Anglo-American general jurisprudence remains preoccupied with the relationship of
legality to morality. This has especially been so in the re-reading of Lon Fuller’s theory of an implied morality in any law. More often than not, Fuller has been said to
distinguish between the identity of a discrete rule and something called ‘morality’. In
this reading of Fuller, however, insufficient attention to what is signified by ‘morality’.

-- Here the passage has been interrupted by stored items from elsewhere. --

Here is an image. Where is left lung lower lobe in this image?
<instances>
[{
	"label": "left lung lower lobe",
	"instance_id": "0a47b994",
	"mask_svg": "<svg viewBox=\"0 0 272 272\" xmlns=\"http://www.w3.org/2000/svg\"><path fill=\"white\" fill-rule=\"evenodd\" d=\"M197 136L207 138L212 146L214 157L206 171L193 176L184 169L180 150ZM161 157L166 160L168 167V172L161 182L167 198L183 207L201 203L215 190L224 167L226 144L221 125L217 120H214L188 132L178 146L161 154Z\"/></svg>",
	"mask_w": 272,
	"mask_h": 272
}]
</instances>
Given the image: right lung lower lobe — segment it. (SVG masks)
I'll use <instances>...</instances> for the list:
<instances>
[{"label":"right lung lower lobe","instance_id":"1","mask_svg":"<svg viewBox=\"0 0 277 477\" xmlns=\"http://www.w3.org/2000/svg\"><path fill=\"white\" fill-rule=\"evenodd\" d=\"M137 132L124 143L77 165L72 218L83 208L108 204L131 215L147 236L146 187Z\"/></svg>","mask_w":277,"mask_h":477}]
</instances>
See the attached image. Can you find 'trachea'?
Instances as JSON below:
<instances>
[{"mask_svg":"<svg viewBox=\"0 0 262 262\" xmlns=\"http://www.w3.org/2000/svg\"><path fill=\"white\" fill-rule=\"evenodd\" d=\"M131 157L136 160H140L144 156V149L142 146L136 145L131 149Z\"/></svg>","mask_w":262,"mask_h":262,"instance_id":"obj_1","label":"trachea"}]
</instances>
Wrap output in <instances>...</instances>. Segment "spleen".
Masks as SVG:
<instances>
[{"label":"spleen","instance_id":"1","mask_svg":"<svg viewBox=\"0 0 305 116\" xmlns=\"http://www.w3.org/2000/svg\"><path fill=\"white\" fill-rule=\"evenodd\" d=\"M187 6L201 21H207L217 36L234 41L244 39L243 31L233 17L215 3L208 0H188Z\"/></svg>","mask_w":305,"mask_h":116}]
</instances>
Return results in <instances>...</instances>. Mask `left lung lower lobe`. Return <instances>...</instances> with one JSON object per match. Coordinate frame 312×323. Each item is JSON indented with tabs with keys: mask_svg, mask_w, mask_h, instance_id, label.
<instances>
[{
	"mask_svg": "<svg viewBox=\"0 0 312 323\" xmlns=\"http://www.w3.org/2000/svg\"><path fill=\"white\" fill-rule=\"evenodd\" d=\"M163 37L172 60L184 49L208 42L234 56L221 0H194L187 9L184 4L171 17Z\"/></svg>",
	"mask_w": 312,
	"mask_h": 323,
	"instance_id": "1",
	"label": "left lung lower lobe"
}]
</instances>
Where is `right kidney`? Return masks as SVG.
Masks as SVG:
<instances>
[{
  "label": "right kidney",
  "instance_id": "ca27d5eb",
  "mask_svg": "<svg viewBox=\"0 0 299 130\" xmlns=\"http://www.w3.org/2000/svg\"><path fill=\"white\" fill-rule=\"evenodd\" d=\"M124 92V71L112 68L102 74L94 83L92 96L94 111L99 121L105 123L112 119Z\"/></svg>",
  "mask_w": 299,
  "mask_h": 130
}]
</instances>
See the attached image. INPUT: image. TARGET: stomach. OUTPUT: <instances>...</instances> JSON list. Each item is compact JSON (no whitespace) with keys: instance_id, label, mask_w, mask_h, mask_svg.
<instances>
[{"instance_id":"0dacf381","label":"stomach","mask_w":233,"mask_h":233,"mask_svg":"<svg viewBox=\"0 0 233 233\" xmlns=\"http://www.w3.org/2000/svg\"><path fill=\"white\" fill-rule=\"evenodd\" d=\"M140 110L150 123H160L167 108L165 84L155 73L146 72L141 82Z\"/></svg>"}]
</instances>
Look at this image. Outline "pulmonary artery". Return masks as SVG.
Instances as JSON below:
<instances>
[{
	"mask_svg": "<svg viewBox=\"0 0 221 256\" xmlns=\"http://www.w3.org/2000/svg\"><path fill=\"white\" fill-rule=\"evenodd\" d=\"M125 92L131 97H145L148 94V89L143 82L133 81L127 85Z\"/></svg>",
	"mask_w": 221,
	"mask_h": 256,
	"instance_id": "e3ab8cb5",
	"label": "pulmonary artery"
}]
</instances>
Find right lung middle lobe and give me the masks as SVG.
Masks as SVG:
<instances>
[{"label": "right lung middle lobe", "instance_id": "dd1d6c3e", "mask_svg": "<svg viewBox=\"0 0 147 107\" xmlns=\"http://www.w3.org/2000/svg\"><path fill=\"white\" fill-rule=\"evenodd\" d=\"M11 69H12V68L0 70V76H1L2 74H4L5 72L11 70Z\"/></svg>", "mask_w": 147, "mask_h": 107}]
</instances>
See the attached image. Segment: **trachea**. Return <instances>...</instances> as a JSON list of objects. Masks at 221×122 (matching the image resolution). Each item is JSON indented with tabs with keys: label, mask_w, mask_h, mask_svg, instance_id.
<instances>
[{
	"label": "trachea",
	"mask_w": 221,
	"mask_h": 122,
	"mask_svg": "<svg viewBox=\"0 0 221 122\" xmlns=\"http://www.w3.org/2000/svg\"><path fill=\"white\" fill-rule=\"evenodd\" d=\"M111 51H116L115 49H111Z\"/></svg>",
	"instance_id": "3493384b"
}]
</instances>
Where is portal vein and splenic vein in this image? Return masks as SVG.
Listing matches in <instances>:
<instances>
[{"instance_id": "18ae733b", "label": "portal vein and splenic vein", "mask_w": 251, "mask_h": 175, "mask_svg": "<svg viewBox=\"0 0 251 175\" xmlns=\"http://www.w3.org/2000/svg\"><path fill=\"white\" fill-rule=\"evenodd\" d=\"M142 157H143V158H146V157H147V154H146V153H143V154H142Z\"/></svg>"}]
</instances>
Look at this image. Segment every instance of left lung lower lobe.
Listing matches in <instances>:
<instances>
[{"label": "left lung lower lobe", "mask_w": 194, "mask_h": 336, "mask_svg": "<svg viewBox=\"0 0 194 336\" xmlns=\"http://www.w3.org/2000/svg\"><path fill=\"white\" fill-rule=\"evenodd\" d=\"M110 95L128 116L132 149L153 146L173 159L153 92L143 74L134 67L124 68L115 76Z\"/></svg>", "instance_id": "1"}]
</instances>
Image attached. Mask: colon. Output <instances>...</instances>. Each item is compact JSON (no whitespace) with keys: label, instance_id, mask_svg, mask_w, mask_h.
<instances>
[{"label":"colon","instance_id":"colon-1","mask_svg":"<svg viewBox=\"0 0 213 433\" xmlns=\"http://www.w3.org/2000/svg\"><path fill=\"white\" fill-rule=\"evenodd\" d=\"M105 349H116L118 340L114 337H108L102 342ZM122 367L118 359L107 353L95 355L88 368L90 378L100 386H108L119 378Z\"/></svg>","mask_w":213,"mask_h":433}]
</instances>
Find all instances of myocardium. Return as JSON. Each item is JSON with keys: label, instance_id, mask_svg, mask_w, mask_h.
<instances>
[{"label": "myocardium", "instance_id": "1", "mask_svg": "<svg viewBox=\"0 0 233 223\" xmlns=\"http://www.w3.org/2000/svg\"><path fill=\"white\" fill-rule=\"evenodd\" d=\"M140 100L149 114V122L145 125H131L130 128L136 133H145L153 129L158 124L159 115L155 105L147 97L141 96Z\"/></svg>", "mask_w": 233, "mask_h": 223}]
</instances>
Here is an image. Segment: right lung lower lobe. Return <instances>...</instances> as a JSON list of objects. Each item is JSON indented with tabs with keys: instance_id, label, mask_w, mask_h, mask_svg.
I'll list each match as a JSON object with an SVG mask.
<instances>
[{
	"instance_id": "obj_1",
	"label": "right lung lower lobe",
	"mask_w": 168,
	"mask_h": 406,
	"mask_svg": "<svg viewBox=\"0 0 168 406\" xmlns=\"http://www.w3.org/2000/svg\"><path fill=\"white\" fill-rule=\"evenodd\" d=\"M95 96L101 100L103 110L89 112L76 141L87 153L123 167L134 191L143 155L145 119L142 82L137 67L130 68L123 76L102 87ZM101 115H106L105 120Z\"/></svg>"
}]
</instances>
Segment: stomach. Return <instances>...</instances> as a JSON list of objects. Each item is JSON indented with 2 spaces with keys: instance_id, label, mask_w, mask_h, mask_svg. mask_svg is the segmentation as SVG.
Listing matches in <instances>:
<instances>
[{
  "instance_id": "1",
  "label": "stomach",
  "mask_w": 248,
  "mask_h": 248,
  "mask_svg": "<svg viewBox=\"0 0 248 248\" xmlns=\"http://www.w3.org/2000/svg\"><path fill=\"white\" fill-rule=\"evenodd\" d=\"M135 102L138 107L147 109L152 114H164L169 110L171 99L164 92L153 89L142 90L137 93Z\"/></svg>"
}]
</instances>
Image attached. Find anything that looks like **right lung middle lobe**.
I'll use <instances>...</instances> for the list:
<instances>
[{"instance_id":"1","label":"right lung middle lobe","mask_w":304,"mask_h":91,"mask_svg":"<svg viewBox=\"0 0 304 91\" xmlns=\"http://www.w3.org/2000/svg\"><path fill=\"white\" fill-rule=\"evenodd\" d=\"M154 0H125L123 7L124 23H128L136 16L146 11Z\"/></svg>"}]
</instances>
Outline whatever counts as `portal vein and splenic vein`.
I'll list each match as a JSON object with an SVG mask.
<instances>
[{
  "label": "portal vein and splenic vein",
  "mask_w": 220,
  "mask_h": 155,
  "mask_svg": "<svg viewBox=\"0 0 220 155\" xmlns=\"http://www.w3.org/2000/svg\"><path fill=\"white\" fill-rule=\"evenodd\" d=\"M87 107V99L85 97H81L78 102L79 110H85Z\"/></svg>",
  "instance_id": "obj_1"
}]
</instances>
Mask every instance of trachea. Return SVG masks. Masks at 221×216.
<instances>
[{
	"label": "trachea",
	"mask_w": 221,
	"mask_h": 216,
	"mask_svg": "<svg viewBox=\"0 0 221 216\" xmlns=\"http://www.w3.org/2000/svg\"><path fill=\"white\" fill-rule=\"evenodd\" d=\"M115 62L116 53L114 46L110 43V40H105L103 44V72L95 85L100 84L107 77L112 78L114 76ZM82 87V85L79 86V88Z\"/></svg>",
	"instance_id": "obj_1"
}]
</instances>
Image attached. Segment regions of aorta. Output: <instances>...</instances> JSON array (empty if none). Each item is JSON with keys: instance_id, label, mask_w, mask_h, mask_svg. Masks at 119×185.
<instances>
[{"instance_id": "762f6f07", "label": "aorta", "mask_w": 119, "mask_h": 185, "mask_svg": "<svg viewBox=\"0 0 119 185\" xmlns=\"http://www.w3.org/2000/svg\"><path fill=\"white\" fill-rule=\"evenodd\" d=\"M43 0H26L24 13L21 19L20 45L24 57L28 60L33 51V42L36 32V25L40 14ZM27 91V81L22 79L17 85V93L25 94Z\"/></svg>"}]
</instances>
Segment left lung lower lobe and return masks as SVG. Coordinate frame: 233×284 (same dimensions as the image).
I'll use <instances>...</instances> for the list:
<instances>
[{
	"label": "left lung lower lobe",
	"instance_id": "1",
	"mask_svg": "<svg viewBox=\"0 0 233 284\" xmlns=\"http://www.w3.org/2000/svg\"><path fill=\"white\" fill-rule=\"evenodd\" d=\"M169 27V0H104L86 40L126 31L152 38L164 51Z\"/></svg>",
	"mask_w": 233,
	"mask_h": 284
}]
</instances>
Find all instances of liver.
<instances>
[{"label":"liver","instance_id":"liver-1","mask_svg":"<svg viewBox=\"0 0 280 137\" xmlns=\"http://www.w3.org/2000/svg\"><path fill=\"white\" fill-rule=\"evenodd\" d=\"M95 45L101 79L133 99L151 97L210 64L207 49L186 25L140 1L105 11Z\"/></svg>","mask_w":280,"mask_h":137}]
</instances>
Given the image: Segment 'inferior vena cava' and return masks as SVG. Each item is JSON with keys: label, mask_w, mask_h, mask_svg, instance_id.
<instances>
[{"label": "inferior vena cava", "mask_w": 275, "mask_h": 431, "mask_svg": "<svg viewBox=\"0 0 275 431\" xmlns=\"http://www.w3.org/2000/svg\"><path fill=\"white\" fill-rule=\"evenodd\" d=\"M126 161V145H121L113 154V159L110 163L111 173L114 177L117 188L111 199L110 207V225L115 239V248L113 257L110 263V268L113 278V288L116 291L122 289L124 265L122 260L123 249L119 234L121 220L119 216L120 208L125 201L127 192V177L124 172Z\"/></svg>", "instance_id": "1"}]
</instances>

Such an implied morality has been understood in terms of deontological duties, the
Good life, naturalism, and subjectively posited values. Each of these interpretations
has a shared common denominator: namely, the distinction between ‘is’ and ‘ought’,
‘facts’ and ‘values’. Legality is said to be nested in an ‘is’ world. An ‘is’ cannot be derived from an ‘ought’. This essay aims to press this distinction further. Fuller, I intend to argue, does indeed accept the is/ought distinction as have his commentators. The associations of the ‘oughts’ with deontological duties, the Good life, naturalism and subjective values, however, have been misdirected. This has been so because Fuller presupposed that legality was a matter of a spatial structure. Non-law was situated outside the structure. If a legislator or judge considered matters outside the structure as if they were binding upon jurists and, for that matter, upon members of the legal structure, the law was not binding. The crucial incident of the structure was the boundary of the structure. Fuller’s structuralist theory of law offers the opportunity to better understand what he signified by ‘the internal morality of law’. I shall privilege several elements of his theory: the relation of legal units to a structure, the nature of a structure, the constituents of a structure (territorial space, its pillars and its matter); the forms of the legal structure; the centrifugal and centripetal structures, the structure and traditional theories of morality, the role of the legal official in a structure, and why the internal knowledge in the structure is binding. Fuller especially privileged two features of a legal structure. The one was the boundary of the structure. The second concerned the exteriority of the boundary. Both features presupposed a territorial sense view of legal knowledge. The legal mind analysed any social problem through the map of such a sense of legal space. By concentrating upon the discrete rule in isolation of the implied structural boundary to which the rule referred, commentators have attributed been misdirected in their analyses of Fuller’s theory of law and morality. My argument in this respect will proceed as follows. In order to clarify Fuller’s senses of the morality of law, I shall first outline what he means by a ‘structure’. Second, how is the structure related to legal knowledge? Third, what are the various forms of the structure? Fourth, is the structure centrifugal or centripetal? And finally, why is the structure binding?